“Commuting”, es una palabra inglesa que no tiene su análoga en español, su traducción es algo así como “viajar de un lado al otro”. Es, en términos prácticos, movilizarse de la casa al trabajo, la escuela, la universidad o cualquier otro sitio al que se vaya como parte de una rutina. Dependiendo de la ciudad ese “commuting” toma tiempos que definen el ritmo de la ciudad: En México DF, una hora; en Lima, tres cuarto de hora; en Trujillo, 20 minutos. A más “commuting”, más apremio para realizar los quehaceres, esa es la ley.
La vida de la ciudad nos ha obligado a hacer todo demasiado rápido, hay demasiada premura en el aire, como una corriente eléctrica; todo a mil; todo para ayer. A veces me gana la obligación y no tengo más remedio que tomar el camino rápido y directo: en carro; pero hay otras veces en que puedo tomarme mi tiempo y esas son las veces mejores, es cuando puedo caminar.
Demora mucho más, pero no hay urgencia, y, por si fuera poco, tiene sus compensaciones. Los sentidos se deleitan: se ve gente, colores, indumentarias, signos, aceras, casas, el clima, el paisaje citadino, a los policías, los orates locos, las parejas de la mano, los ambulantes ajetreados, los escolares con el uniforme gris y desfajado, todos diferentes, dan ganas de pararse a conversar con cada uno. Los olores de la ciudad están en cada tramo, cada parque, cada cuadra, cada esquina. Se puede comer una cachanga, un cebiche de a sol de pasada, o un marciano, todo es posible. La bulla, - sí, también – el claxon desaforado del conductor irascible, el piropo desvergonzado a la jovencita curvilínea, la grosería del lumpen, conversaciones banales que uno atrapa de casualidad. El viento golpeando la cara, despeinando, la garúa – si hay suerte – despertando el ensimismamiento; saludar a los amigos, a la otra gente de a pie.
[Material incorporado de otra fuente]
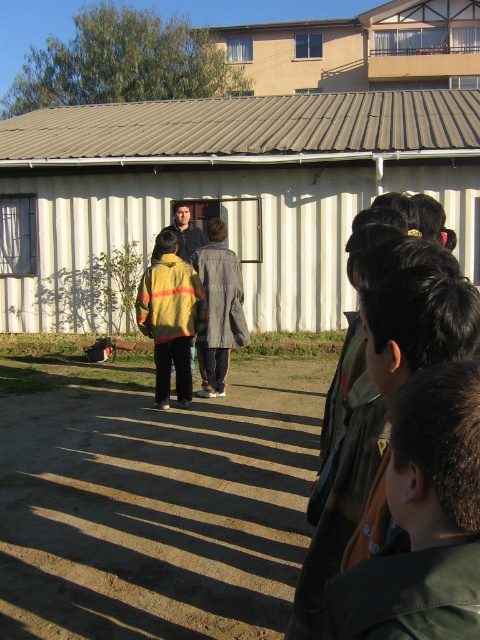 Who is shorter, gray fabric coat at center or matte black jacket at center?

matte black jacket at center

Is gray fabric coat at center wider than matte black jacket at center?

Yes.

The image size is (480, 640). What do you see at coordinates (218, 308) in the screenshot? I see `gray fabric coat at center` at bounding box center [218, 308].

The width and height of the screenshot is (480, 640). In order to click on gray fabric coat at center in this screenshot , I will do `click(218, 308)`.

Can you confirm if yellow jacket at center is taller than matte black jacket at center?

Yes, yellow jacket at center is taller than matte black jacket at center.

Which is in front, point (171, 225) or point (187, 236)?

Point (187, 236) is in front.

I want to click on yellow jacket at center, so click(186, 230).

Does white corrugated metal shed at center lie behind matte black jacket at center?

Yes, it is behind matte black jacket at center.

Is point (326, 241) in front of point (173, 211)?

Yes, it is.

Where is `white corrugated metal shed at center`? This screenshot has height=640, width=480. white corrugated metal shed at center is located at coordinates (225, 192). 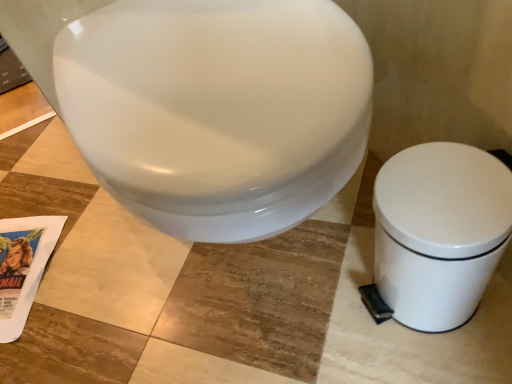 At what (x,y) coordinates should I click in order to perform the action: click on free point above white glossy trash can at lower right (from a real-world perspective). Please return your answer as a coordinate pair (x, y). The width and height of the screenshot is (512, 384). Looking at the image, I should click on (440, 195). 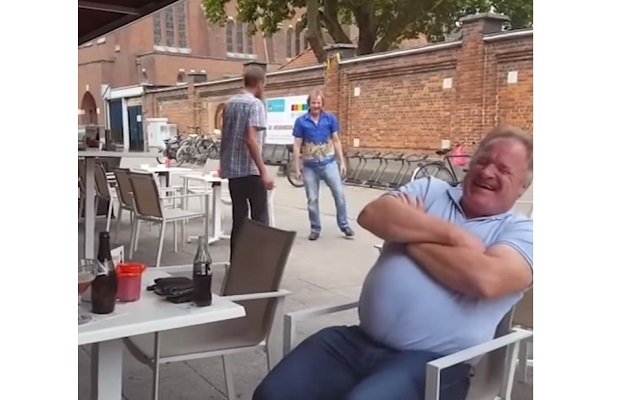 The image size is (620, 400). In order to click on chairs in this screenshot , I will do `click(253, 266)`, `click(149, 202)`, `click(123, 187)`, `click(104, 182)`. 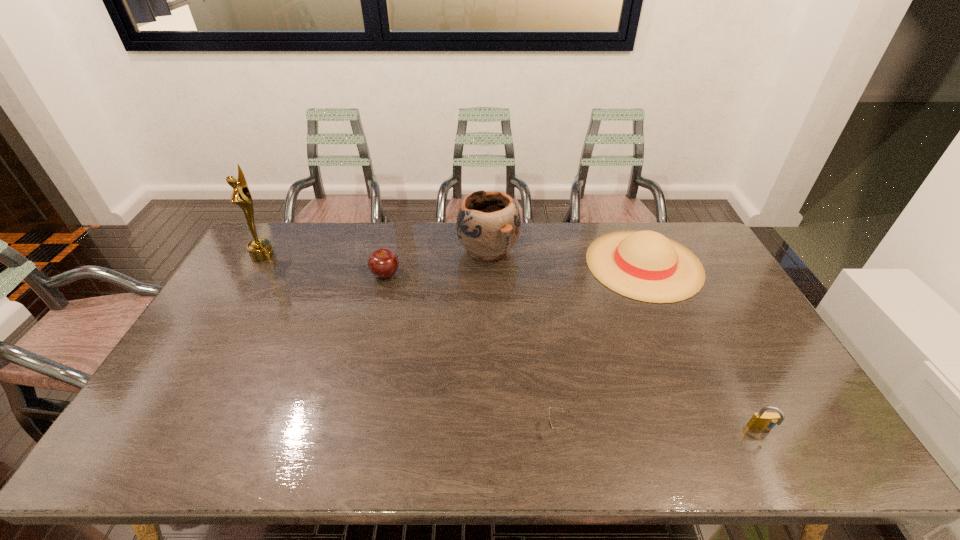 Where is `free location located 0.140m on the left of the fifth shortest object`? The image size is (960, 540). free location located 0.140m on the left of the fifth shortest object is located at coordinates (419, 249).

Find the location of a particular element. This screenshot has width=960, height=540. vacant position located on the front of the sombrero is located at coordinates (669, 320).

You are a GUI agent. You are given a task and a screenshot of the screen. Output one action in this format:
    pyautogui.click(x=<x>, y=<y>)
    Task: Click on the vacant space situated 0.170m on the left of the apple
    This screenshot has height=540, width=960.
    Given the screenshot: What is the action you would take?
    pyautogui.click(x=321, y=274)

In order to click on vacant region located in front of the lenses of the shortest object in this screenshot , I will do `click(505, 429)`.

Locate an element on the screen. The image size is (960, 540). free point located in front of the lenses of the shortest object is located at coordinates (484, 429).

You are a GUI agent. You are given a task and a screenshot of the screen. Output one action in this format:
    pyautogui.click(x=<x>, y=<y>)
    Task: Click on the vacant region located in front of the lenses of the shortest object
    
    Given the screenshot: What is the action you would take?
    pyautogui.click(x=401, y=429)

The width and height of the screenshot is (960, 540). Identify the location of award at the far edge. (260, 249).

Locate an element on the screen. pottery located at the far edge is located at coordinates (488, 225).

Find the location of a particular element. sombrero positioned at the far edge is located at coordinates (645, 265).

Where is `padlock positioned at the near edge`? padlock positioned at the near edge is located at coordinates (763, 420). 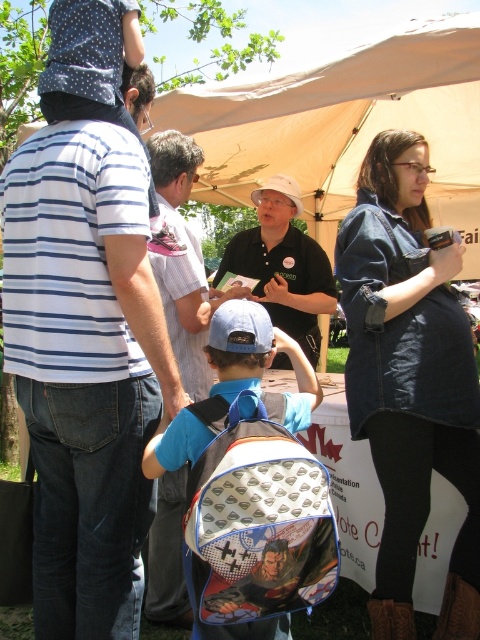 You are standing at the center of the image. Which object is located at the point with coordinates [409,380]?

The point at coordinates [409,380] marks the denim jacket at upper right.

You are organizing a photo shoot under the beige canopy tent and need to position two props, the denim jacket at upper right and the blue fabric backpack at center, exactly 36 inches apart. Based on their current positions, do you need to move them closer together or farther apart to meet the requirement?

The denim jacket at upper right and blue fabric backpack at center are currently 34.87 inches apart. Since 34.87 inches is less than the required 36 inches, you need to move them farther apart to meet the requirement.

You are standing under the beige canopy tent at the community event. You see a man in a blue striped shirt at center and a blue fabric backpack at center. Which object is closer to the ground?

The blue striped shirt at center is located below the blue fabric backpack at center, so the blue striped shirt at center is closer to the ground. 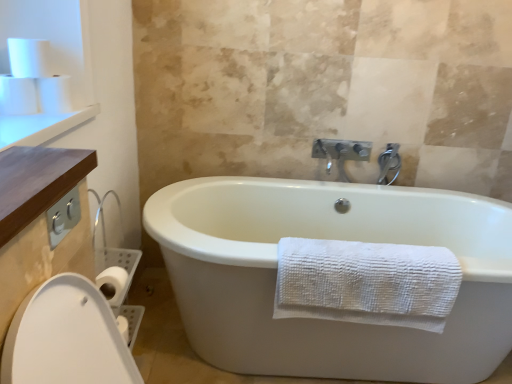 Question: Does white matte toilet paper at upper left, which appears as the first toilet paper when viewed from the left, have a greater height compared to white matte toilet paper at upper left, which is counted as the third toilet paper, starting from the left?

Choices:
 (A) no
 (B) yes

Answer: (A)

Question: From the image's perspective, is white matte toilet paper at upper left, which appears as the first toilet paper when viewed from the left, on top of white matte toilet paper at upper left, which is counted as the third toilet paper, starting from the left?

Choices:
 (A) yes
 (B) no

Answer: (B)

Question: Can you confirm if white matte toilet paper at upper left, placed as the third toilet paper when sorted from right to left, is positioned to the left of white matte toilet paper at upper left, which is counted as the third toilet paper, starting from the left?

Choices:
 (A) yes
 (B) no

Answer: (A)

Question: From a real-world perspective, does white matte toilet paper at upper left, placed as the third toilet paper when sorted from right to left, stand above white matte toilet paper at upper left, which is counted as the third toilet paper, starting from the left?

Choices:
 (A) no
 (B) yes

Answer: (B)

Question: Is white matte toilet paper at upper left, which appears as the first toilet paper when viewed from the left, shorter than white matte toilet paper at upper left, which is the 1th toilet paper from right to left?

Choices:
 (A) yes
 (B) no

Answer: (A)

Question: Is wooden counter at upper left, arranged as the 1th counter top when viewed from the top, spatially inside silver metallic faucet at upper center, or outside of it?

Choices:
 (A) inside
 (B) outside

Answer: (B)

Question: From the image's perspective, is wooden counter at upper left, the 1th counter top when ordered from back to front, positioned above or below silver metallic faucet at upper center?

Choices:
 (A) above
 (B) below

Answer: (A)

Question: Does point (10, 145) appear closer or farther from the camera than point (392, 167)?

Choices:
 (A) farther
 (B) closer

Answer: (B)

Question: In the image, is wooden counter at upper left, the 1th counter top when ordered from back to front, on the left side or the right side of silver metallic faucet at upper center?

Choices:
 (A) left
 (B) right

Answer: (A)

Question: Considering the positions of white textured towel at lower center and brown wood counter at upper left, marked as the 1th counter top in a right-to-left arrangement, in the image, is white textured towel at lower center wider or thinner than brown wood counter at upper left, marked as the 1th counter top in a right-to-left arrangement,?

Choices:
 (A) thin
 (B) wide

Answer: (A)

Question: From a real-world perspective, is white textured towel at lower center physically located above or below brown wood counter at upper left, the first counter top viewed from the front?

Choices:
 (A) below
 (B) above

Answer: (A)

Question: From their relative heights in the image, would you say white textured towel at lower center is taller or shorter than brown wood counter at upper left, the first counter top viewed from the front?

Choices:
 (A) tall
 (B) short

Answer: (A)

Question: In terms of size, does white textured towel at lower center appear bigger or smaller than brown wood counter at upper left, the second counter top positioned from the top?

Choices:
 (A) big
 (B) small

Answer: (A)

Question: Is brown wood counter at upper left, acting as the second counter top starting from the left, wider or thinner than white matte toilet paper at upper left, which appears as the first toilet paper when viewed from the left?

Choices:
 (A) thin
 (B) wide

Answer: (B)

Question: In terms of size, does brown wood counter at upper left, the second counter top positioned from the top, appear bigger or smaller than white matte toilet paper at upper left, which appears as the first toilet paper when viewed from the left?

Choices:
 (A) big
 (B) small

Answer: (A) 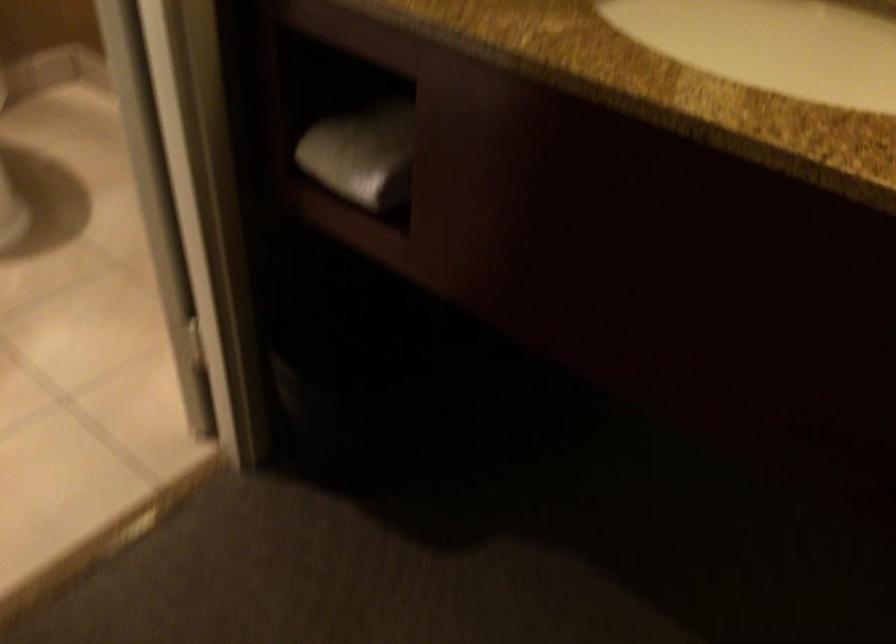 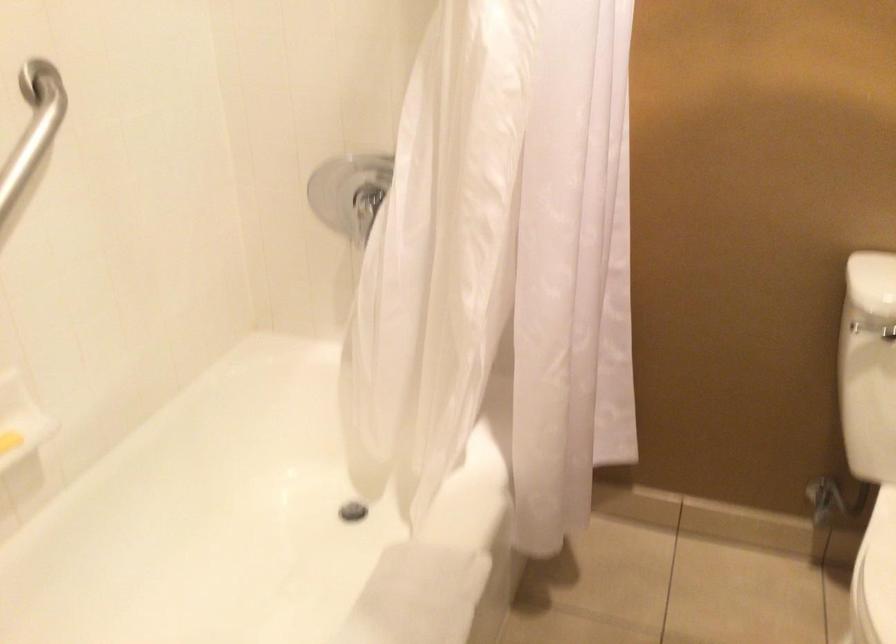 Question: The camera is either moving clockwise (left) or counter-clockwise (right) around the object. The first image is from the beginning of the video and the second image is from the end. Is the camera moving left or right when shooting the video?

Y no es sólo gratificante deambular de día, la noche tiene sus propios atractivos. Quizá camine más de noche que de día, porque prefiero llegar tarde a mi casa, pero llegar contento. En la noche, las calles más vacías, más para uno solo, para caminar por el asfalto, para andar bajo los faroles que le dan el halo rojo a la ciudad; con los guachimanes pernoctando, silbando a la nada; los perros ladrando las sombras; las putas y los travestís obscenos, procaces pero coloridos; los casinos deslumbrando la oscuridad, los taxistas recurseándose en sus ticos, las parejas acariciándose en los parques, los asaltantes laborando, el cobrador llenando el bus interprovincial, la combi echando el último viaje, los viejos timberos en una cantina que no tiene nombre bajo una luz verde y la luna siempre arriba, siempre cambiando, siempre acompañando.
Andar, es alucinante, con los amigos o solo, conversando o apenas pensando, pero tiene sus problemas también, no siempre es seguro, hay días que debo mirar para atrás, contar las sombras, aún no puedo caminar Chicago o Los Incas de noche, también hay días en que el cansancio y el tedio me ganan, me duelen los pies y sólo quiero ver mi almohada y me rindo al camino fácil de llegar a donde vaya en un dos por tres.
Ya por andar, me he vuelto un poco amigo de los búhos, de los sonámbulos, del caldo de gallina de las 5 AM y del sereno. Pero por mí, seguiré siendo un caminante, un noctívago, es un poco mi carácter voyeurista y de cronista inconfeso, de incesante observador. Seguiré “conmutándome” a pie, porque, total, más vale tomarme mi tiempo, hacer mi ritmo. Lo importante no es llegar, es disfrutar del camino.